Patient Identity Management the IHE way

 Here are the IHE relevant works on the topic of Patient.

Most important, this is not an interoperability problem

Nationwide Patient Identity Management, especially in a federation like the USA, is a balance between quality, privacy, and safety. Where patient treatment is involved, mistakes in identity can kill. Where health data are involved, mistakes in identity can be a permanent privacy violation. These problems don’t exist in environments outside of healthcare, like the financial / banking industry, where in those industries it is easy and effective to revoke an identity, protect an account, and issue a new identity. Further in these other industries a financial remedy is all that is needed to address damages, and thus insurance against damages is easy.

The more accurate one can identify the patient, the more accurate the linkage to that same patient at other locations. Quality of identity can build upon other identifier numbers, like Drivers License, Passport numbers, social security number, etc.

Architectures
IHE includes two distinct architectures at the interoperability level.
1. Centralized – In this model, all the participating organizations feed their updates to a central service. Thus the central service is completely aware of all the information. It can cross-reference various identifiers into a virtual identity. This central authority 
2. Federated – In this model, all the participants agree to respond to queries from other participants. 
The intention is that regional exchanges that are all within a single policy domain could use the Centralized approach. Where as broader access beyond that regional exchange would be knit together using the Federated approach. 
Within an organization, there tends to be a scale of Centralized, but within an organization there could also be forms of Federated.

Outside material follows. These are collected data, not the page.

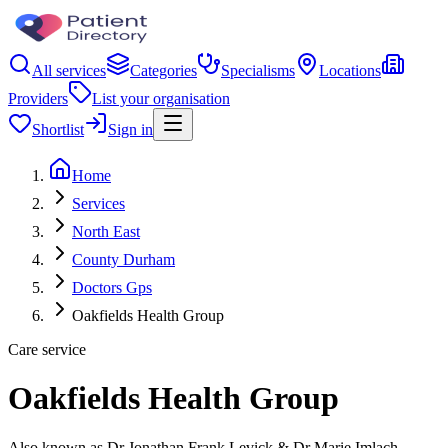
All services
Categories
Specialisms
Locations
Providers
List your organisation
Shortlist
Sign in
Home
Services
North East
County Durham
Doctors Gps
Oakfields Health Group
Care service
Oakfields Health Group
Also known as Dr Jonathan Frank Levick & Dr Marie Imlach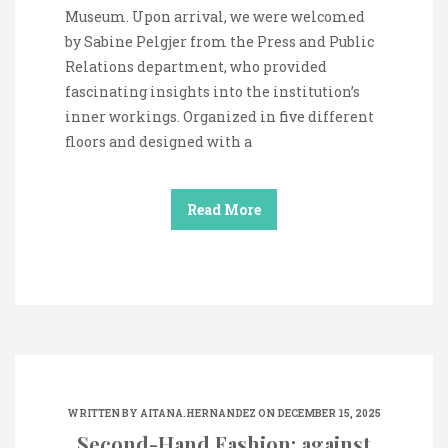
Museum. Upon arrival, we were welcomed
by Sabine Pelgjer from the Press and Public
Relations department, who provided
fascinating insights into the institution’s
inner workings. Organized in five different
floors and designed with a
Read More
WRITTEN BY
AITANA.HERNANDEZ
ON DECEMBER 15, 2025
Second-Hand Fashion: against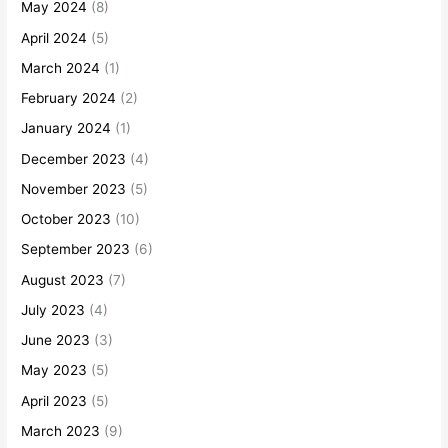
May 2024
(8)
April 2024
(5)
March 2024
(1)
February 2024
(2)
January 2024
(1)
December 2023
(4)
November 2023
(5)
October 2023
(10)
September 2023
(6)
August 2023
(7)
July 2023
(4)
June 2023
(3)
May 2023
(5)
April 2023
(5)
March 2023
(9)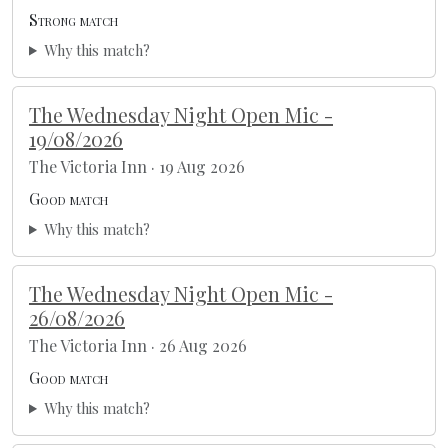
Strong match
Why this match?
The Wednesday Night Open Mic -
19/08/2026
The Victoria Inn · 19 Aug 2026
Good match
Why this match?
The Wednesday Night Open Mic -
26/08/2026
The Victoria Inn · 26 Aug 2026
Good match
Why this match?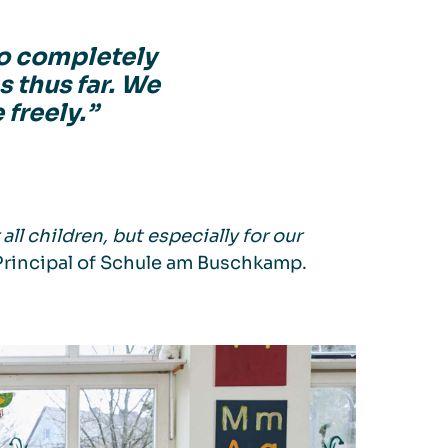
o completely
s thus far. We
 freely.”
ll children, but especially for our
Principal of Schule am Buschkamp.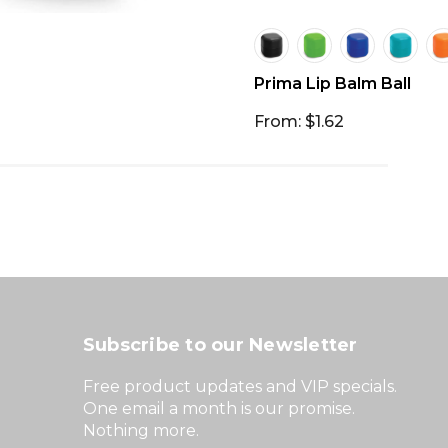
Prima Lip Balm Ball
From: $1.62
Subscribe to our Newsletter
Free product updates and VIP specials.
One email a month is our promise.
Nothing more.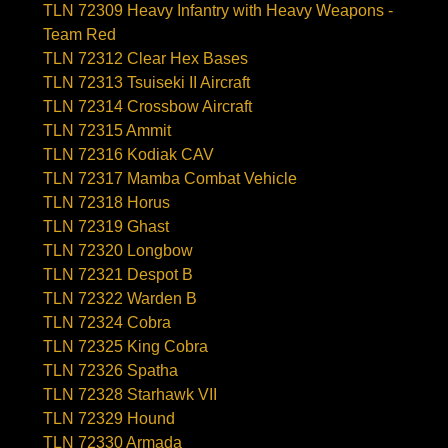
TLN 72309 Heavy Infantry with Heavy Weapons -
Team Red
TLN 72312 Clear Hex Bases
TLN 72313 Tsuiseki II Aircraft
TLN 72314 Crossbow Aircraft
TLN 72315 Ammit
TLN 72316 Kodiak CAV
TLN 72317 Mamba Combat Vehicle
TLN 72318 Horus
TLN 72319 Ghast
TLN 72320 Longbow
TLN 72321 Despot B
TLN 72322 Warden B
TLN 72324 Cobra
TLN 72325 King Cobra
TLN 72326 Spatha
TLN 72328 Starhawk VII
TLN 72329 Hound
TLN 72330 Armada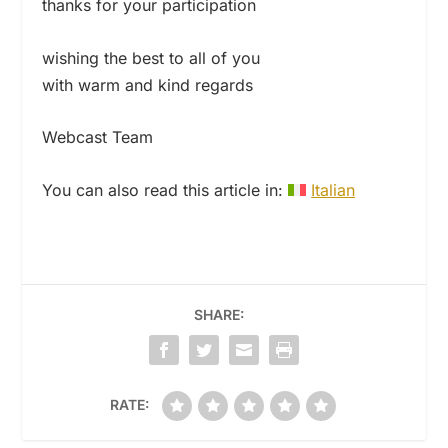
thanks for your participation
wishing the best to all of you
with warm and kind regards
Webcast Team
You can also read this article in:
Italian
SHARE:
RATE: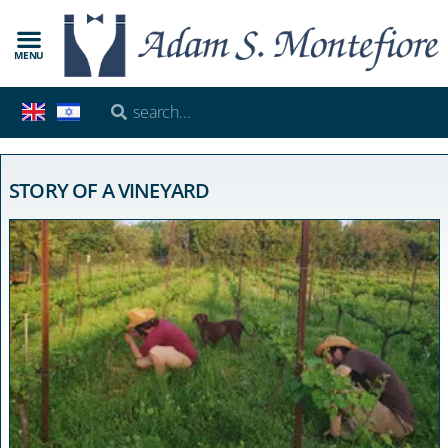
MENU
STORY OF A VINEYARD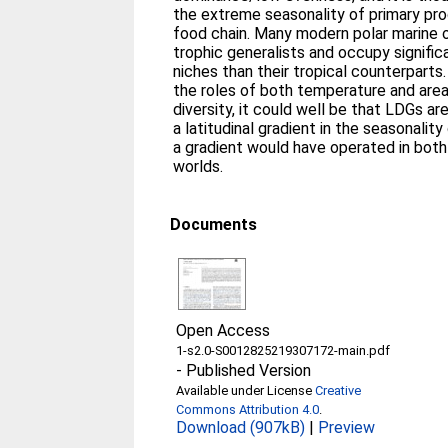
the extreme seasonality of primary pro
food chain. Many modern polar marine 
trophic generalists and occupy signific
niches than their tropical counterpart
the roles of both temperature and area
diversity, it could well be that LDGs a
a latitudinal gradient in the seasonality
a gradient would have operated in bot
worlds.
Documents
Open Access
1-s2.0-S0012825219307172-main.pdf
-
Published Version
Available under License
Creative
Commons Attribution 4.0
.
Download (907kB)
|
Preview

The original PIX/PDQ model explained below was designed first for use within a healthcare treatment organization. 
This was extended to an XDS “Affinity Domain” when XDS needed an identity. In the case of XDS “Affinity Domain” there is a master identifier that is maintained centrally within the Affinity Domain, yet there is no defined centralized set of master identifier attributes. Within an Affinity Domain there is mechanics for fixing mistaken identity, but no mechanics to inform all participants when a patient changes attributes like name, address, phone number, etc. 
The Federated approach is what was designed for XCA, to enable communities to be self-contained, while enabling a patient discovery in a federated way. The XCPD profile is used in XCA to request that a patient match be discovered. This match is based on the policy, accuracy, and authorization at each responding community. 
The new IHE Profile below that manages a comprehensive identity for each patient. In this way the community participants agree to cooperate on a single identity for each patient. This would include cross-references to local medical record numbers where they exist, but more important includes mechanics for cooperating on updates as the patient changes their address, phone number, e-mail address, and name.

Interoperability solutions
FHIR Profiles

Legacy Architecture Profiles

  •  [XCPDCross-Community Patient Discovery locates communities with electronic health records for a patient and translates patient identifiers across communities.  
  •  [PAMPatient Administration Management establishes the continuity and integrity of patient data in and across acute care settings, as well as among ambulatory caregivers.

  •  [PDQPatient Demographics Query queries by patient demographics for patient identity from a central patient information server.
  •  [PIXPatient Identifier Cross Referencing queries for patient identity cross-references between hospitals, sites, health information exchange networks, etc.
  •  [XPID] XAD-PID Change Management updates the relationship between XDS Affinity Domain patient identifiers and other patient identifiers.  

Whitepapers and Handbooks on HIE, each have sections on Patient Identity Management
  • Health Information Exchange: Enabling Document Sharing Using IHE Profiles – Published 2012-01-24
    • Section 4 Patient Identity Management
    • 4.1 Patient Identity Cross-Reference (PIX)
    • 4.2 Patient Demographics Query (PDQ)
    • 4.3 Cross-Community Patient Discovery (XCPD)
  • Template for XDS Affinity Domain Deployment Planning – Revised 2008-12-02
    • Defines policy decisions that a community needs to address. Specific to Patient:
      • Section A.8.2.2.7 XDS Patient Identity Source
      • Section A.8.2.2.8 PIX Patient Identity Source
      • Section A.8.2.2.9 PIX Manager
      • Section A.8.2.2.10 PIX Consumer
      • Section A.8.2.2.11 PDQ Patient Demographics Supplier
      • Section A.8.2.2.12 PDQ Patient Demographics Consumer
      • Section A.9.2.1 Example of Rules and Restrictions for Patient Demographics Data
  • Volume 2x (ITI TF-2x): Appendices A through X and Glossary (Rev. 15.1)
    • Appendix E: Patient Identifiers in HL7-based IHE Profiles
    • Appendix M: Using Patient Demographics Query in Multi-Domain Environments


      IHE focuses on Interoperability, not policy. This said, the interoperability needs are driven by a set of reasonable policies that are expected to be used.